Au restaurant, même ambiance, bien que les discussions allaient bon train de table en table et que les gens s'interpellaient gaiement. A la cuisine, il y avait des caquelons à fondue partout, partout, partout et le service se hâtait dans tous les sens et dans la bonne humeur pour placer ou servir les gens. La fondue fut excellente, un honneur dont ne se dépare apparemment jamais notre restaurant d'altitude (non, ceci n'est pas un encart publicitaire, foi d'Immobilia). C'est à la fin du repas que tout s'est gâté. Les estomacs repus, les esprits échauffés par l'alcool, fatigués par une semaine ardue (si vous y voyez d'autres raisons pour justifier le carnage général qui va suivre), la tension a fini par se relâcher... complètement! Et dans cette sordide histoire, le malheur du restaurant, c'est de vouloir faire les choses en règle pour un bon repas digne de ce nom et d'avoir disposé des sets de table à toutes les places.

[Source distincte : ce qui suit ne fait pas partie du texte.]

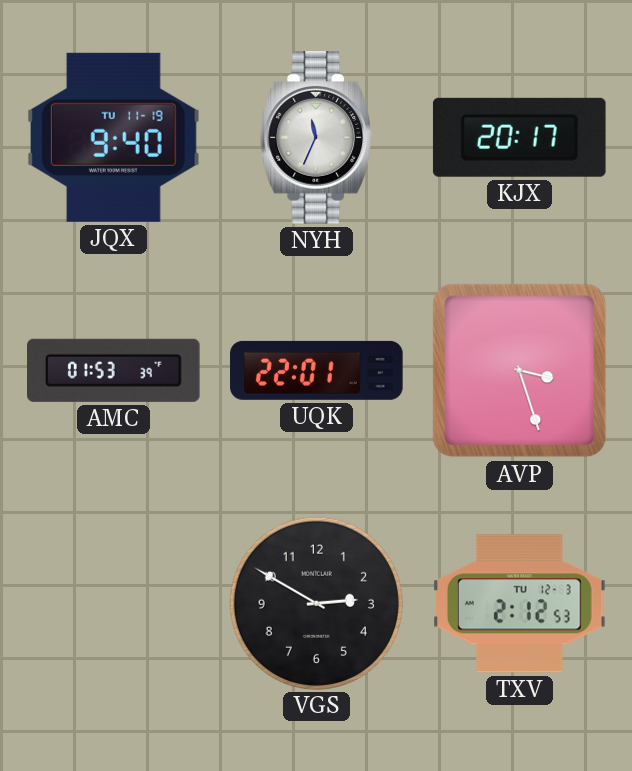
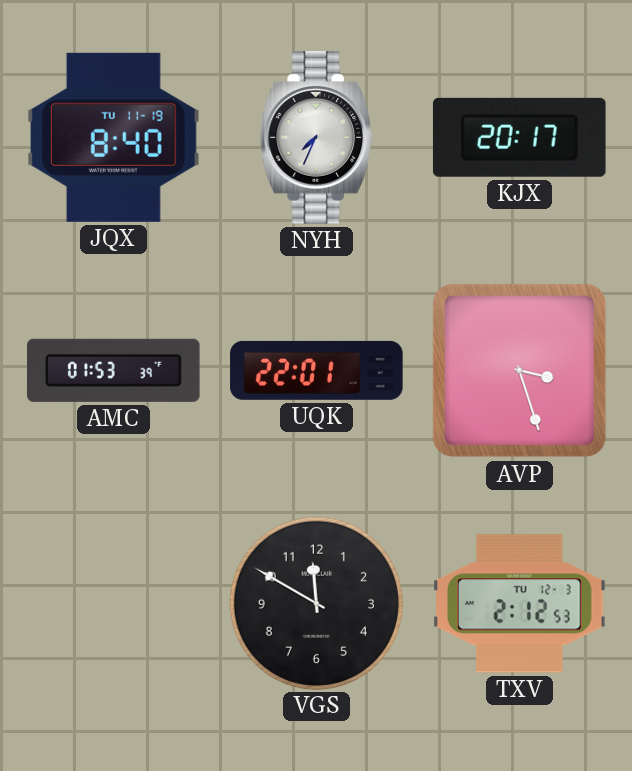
JQX: 9:40 -> 8:40
NYH: 11:34 -> 7:34
VGS: 2:50 -> 11:50
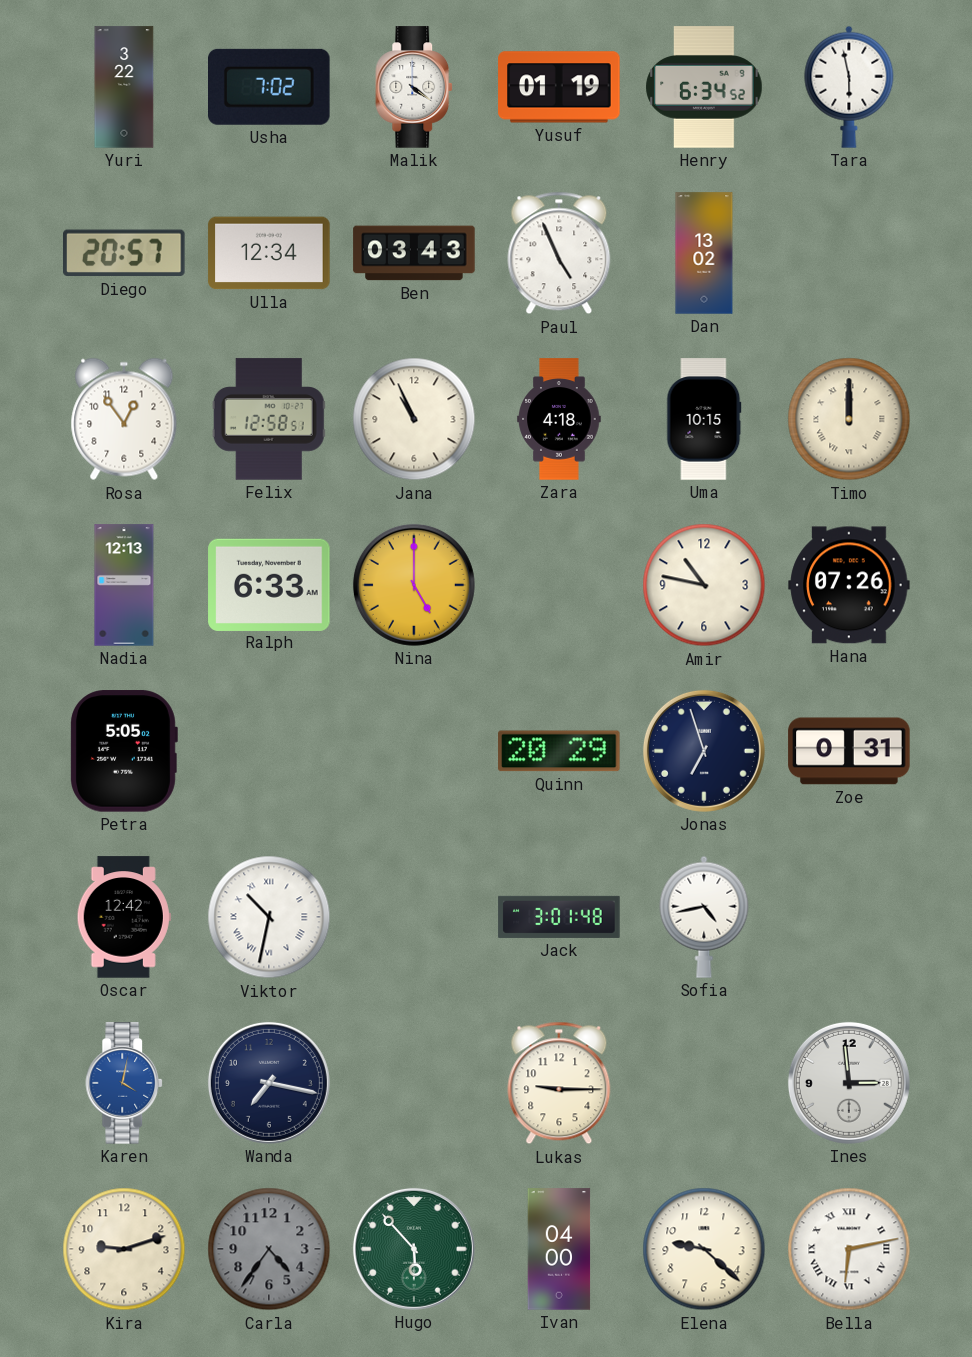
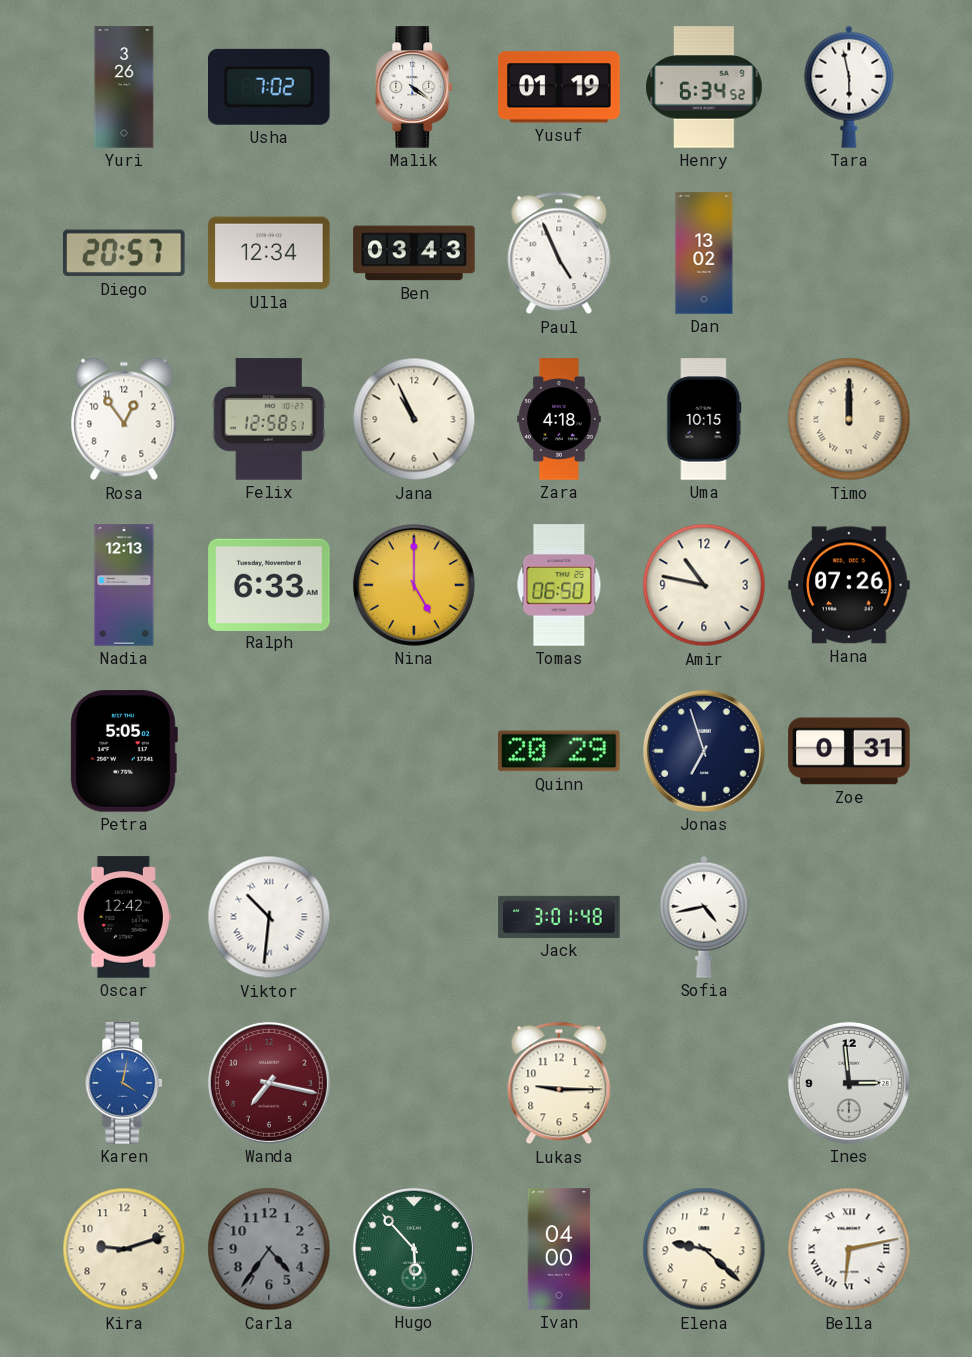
Yuri: 3:22 -> 3:26
Tomas: none -> 06:50
Viktor: 10:32 -> 10:31
Wanda dial: navy -> burgundy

Et voici comment se sont terminés ces moments à la lueur des lampes électriques:



Avouez que c'est consternant. Des dames bien mises, des messieurs tout sérieux, des enfants de bonnes familles se découvrant tout à coup fanatiques d'aviation. Bref, ça ne volait plus très haut. Ce doit assurément être l'effet de la pleine lune.

Mais ça rigolait.

Puis vint le départ tant attendu. Chacun y allait de son truc pour se préparer. Qui de la crème lunaire ou des lunettes lunaires, ça rigolait. Dehors, il s'agissait d'établir quelques points de repères pour discerner les personnes qui font partie d'un même groupe, histoire de ne pas se perdre inutilement. Il n'avait pourtant pas été si malaisé de retrouver ses skis. Le court trajet pour rejoindre le télésiège des Grands-Plans, la stricte ordonnance de la file d'attente avant de l'atteindre finirent par rassurer tout le monde. La lune est si claire qu'elle permet une vision très nette à travers la nuit.

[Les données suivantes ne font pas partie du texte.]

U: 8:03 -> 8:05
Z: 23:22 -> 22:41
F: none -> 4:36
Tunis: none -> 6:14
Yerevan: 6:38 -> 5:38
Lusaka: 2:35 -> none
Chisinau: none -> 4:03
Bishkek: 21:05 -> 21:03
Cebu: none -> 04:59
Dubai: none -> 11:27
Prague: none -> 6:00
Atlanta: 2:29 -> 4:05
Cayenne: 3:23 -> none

Les températures restaient étonnamment douces pour un début février. La montée nous paraissait complètement surréaliste et le ballet des ratraks sur le versant des Becs de Bosson nous offrait une image de feux follets de la montagne magique. La continutation en solitaire du téléski de l'Orzival finit de pénétrer les derniers irréductibles aux charmes de la lune et le spectacle qui s'offre aux yeux des skieurs en arrivant au sommet du panorama se passe tout simplement de description.

Un petit coucou à nos amis de la Noble, en face (photo), avec vue sur Crans-Montana et les pistes éclairées du vendredi soir et c'est alors que s'amorce la descente, ce qu'il reste à faire lorsqu'on a atteint les étoiles. La descente est ensuite un pur délice. Peut-être avons-nous été précédés par quelques skieurs, mais cela ne se remarque qu'à peine tant l'impression de voler sur un nuage de ouate vous saisit de la tête aux pieds. Ou plutôt, des pieds à la tête. Et cette obscurité environnante qui vous emporte dans un tourbillon d'irréalité. Suis-je bien entrain de vivre ce que je suis entrain de vivre? Ou ai-je trop bu?. Une frayeur tout à coup! Un objet non identifié s'en vient à toute vitesse à ma rencontre! Freinage d'urgence. L'objet continue son chemin. Pfffff! J'ai eu chaud car je ne m'étais pas rendue compte que l'ombre d'un siège, suspendu à son câble s'avançait à quelques pas de moi. Dans la nuit, impossible de donner une consistance aux ombres et, bien qu'elle fut absolument plate, je l'ai crue un instant menaçante.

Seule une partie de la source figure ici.